The cryptoma markets started in April, May and June 2020, while the technology shares were still focal. Many attributed these climbs to widespread Lockdowns, in which DayTrader with their stimulus checks returned to digital assets.
So it makes sense that a recovery of the cryptoma markets could be triggered as soon as we see more experiments at Defi and Games and Decentralized Finances (Gamefi), says Nag."I definitely believe that digital assets will potentially disconnect from their correlation with stocks to arouse interest, and they are new platforms and innovations that do this," he said.
But Nage does not see an enormous innovation in Defi (decentralized finances). Instead, he is mainly witness to copy paste projects that mimic Ethereum-powered defi projects that were popular in 2020: decentralized stock exchanges and automated market maker.
"What we have seen from past crypto winter, especially in 2018, is that there will be a time when innovations begin to get together in the founder-they start building platforms that attract our attention and application instead of increasing money every three months," he said.
Nage pointed out three crypto companies that collected money in the last large "crypto winter": Fireblocks, OpenSea and Blockdaemon. These are "defining parts of the infrastructure that made a lot possible today," he said.
crypto can still be an instrument to combat inflation
When other Layer 1 chains were breeding grounds for innovations, why is the market still following Bitcoin?

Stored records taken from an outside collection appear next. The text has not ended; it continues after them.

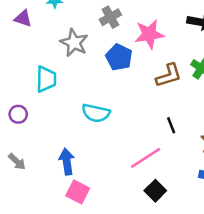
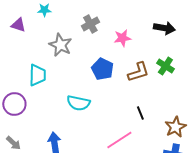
pink star: (149, 34) -> (122, 38), size x0.7
blue pentagon: (119, 57) -> (102, 69), moved
purple circle: (18, 114) -> (14, 104), size x1.5

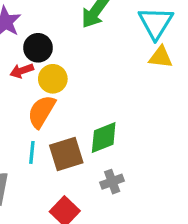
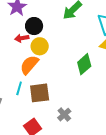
green diamond: (104, 137) -> (84, 64), moved, turned -30
gray cross: (112, 182) -> (64, 115), turned -32

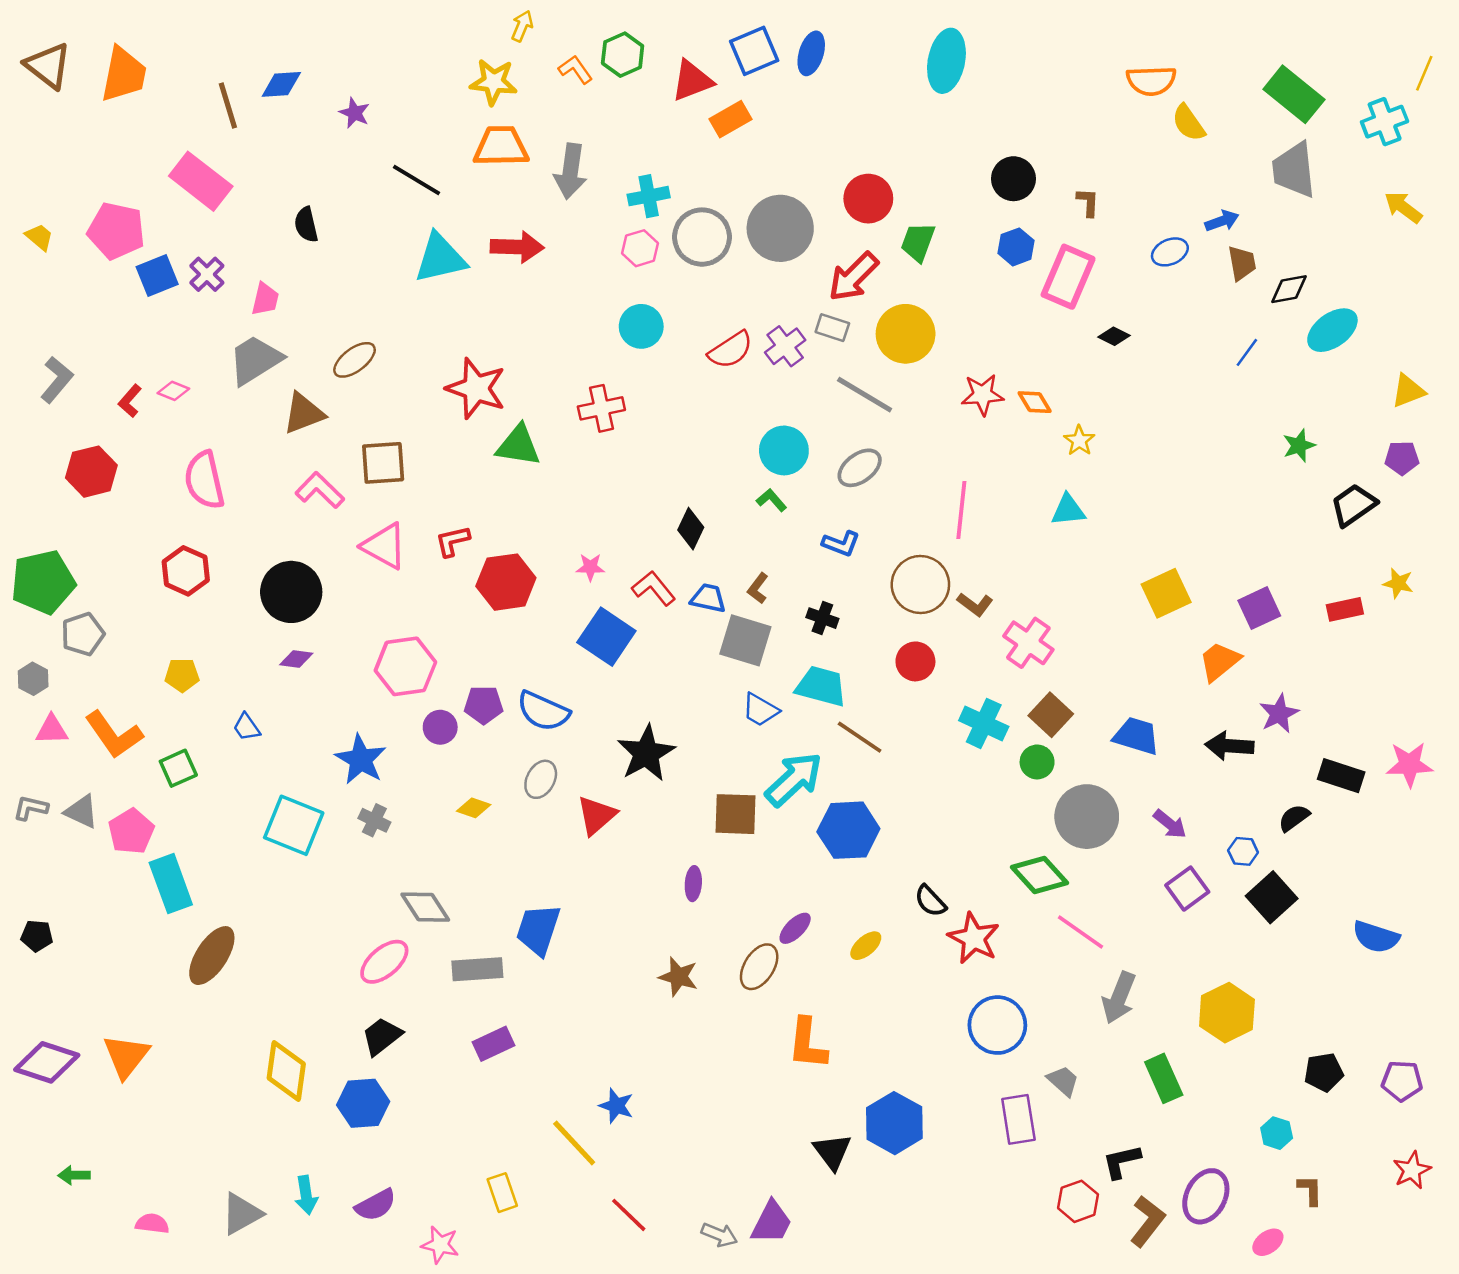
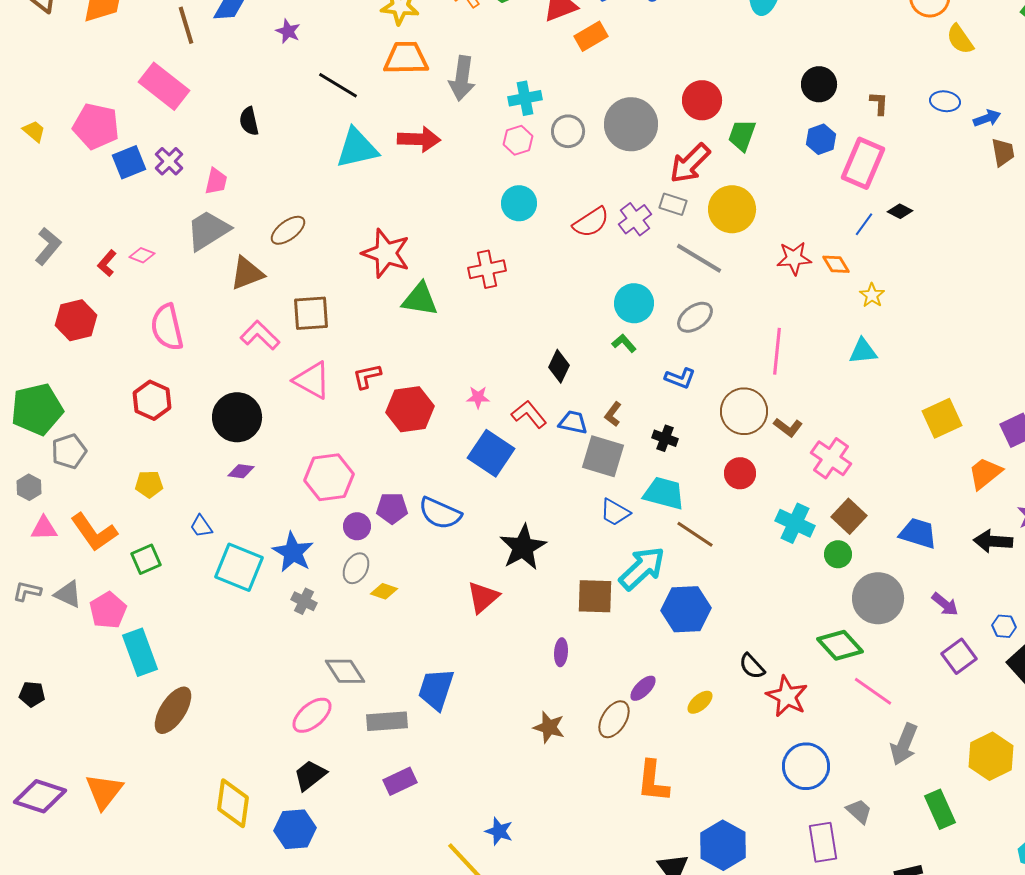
gray circle: (702, 237) -> (568, 131), size x0.7
blue ellipse: (1170, 252) -> (945, 101), moved, turned 32
blue line: (1247, 352) -> (864, 224), moved
gray ellipse: (541, 779) -> (356, 568), moved
cyan square: (294, 825) -> (239, 567), moved

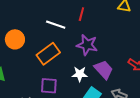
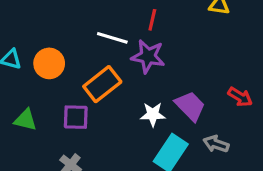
purple star: (87, 45) -> (148, 56), moved
purple square: (49, 86) -> (76, 117), moved

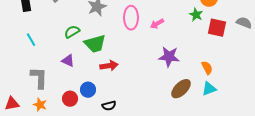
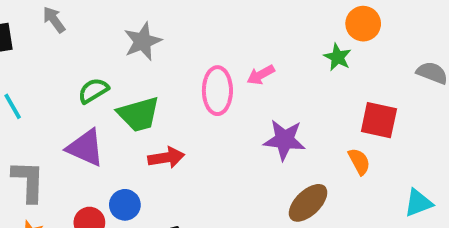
pink ellipse: (131, 18) -> (217, 91), moved
red square: (217, 28) -> (379, 120), moved
purple triangle: (68, 61) -> (85, 148), size x1.5
cyan triangle: (209, 89) -> (418, 203), moved

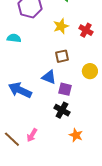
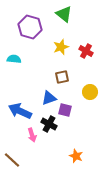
blue triangle: (49, 77) -> (49, 98), turned -42
black cross: (62, 110) -> (49, 124), moved
pink arrow: (32, 135) -> (32, 135), moved, turned -48

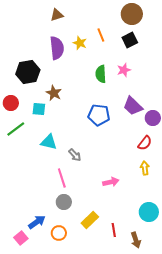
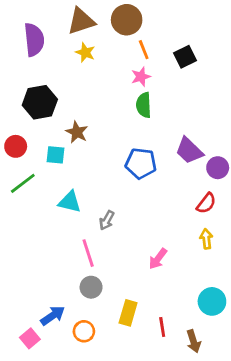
brown circle: (132, 14) -> (127, 20), moved
brown triangle: (57, 15) -> (81, 21), size x1.5
yellow star: (80, 43) -> (85, 52), moved
purple semicircle: (57, 48) -> (34, 40), moved
pink star: (124, 70) -> (141, 77), moved
gray arrow: (75, 155) -> (107, 220), turned 72
pink arrow: (111, 182) -> (158, 259), turned 140
yellow rectangle: (90, 220) -> (128, 313), turned -30

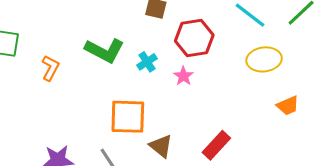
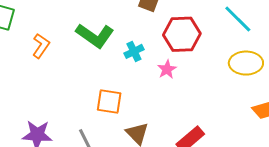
orange square: (128, 117) -> (109, 102), size x0.7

"Bitcoin is the liquidest of all crypto-assets, so institutions concentrate their energy on what it is likely that it will lead to the foreseeable time the crypto market atmosphere," said Abbe of Galaxy.
But crypto supporters once claimed that digital assets could serve to secure themselves against growing inflation and even diversify portfolios. Instead, the losses of Bitcoin increased inflation last year, while the high correlation of crypto with technology shares means that digital assets serve as pseudo-inflated bets in the largest companies in the world.
For Nage, the problem of inflation is now staring in the face. It is something with which several generations did not have to deal with. He introduces himself to a phase of adaptation that will produce new play books, guided by the review of what we have previously done to contain inflation, "and that will take some time."
"Ultimately, our generation together with recent generations will always have an incredible interest in digital assets and technologies," said Nage. "We are the mobile native, crypto-native generation-games, mobile devices, the Internet, that's what we know."
. .
The Post crypto correlates more than ever with tech shares-how do we decouple ourselves? is not a financial advice.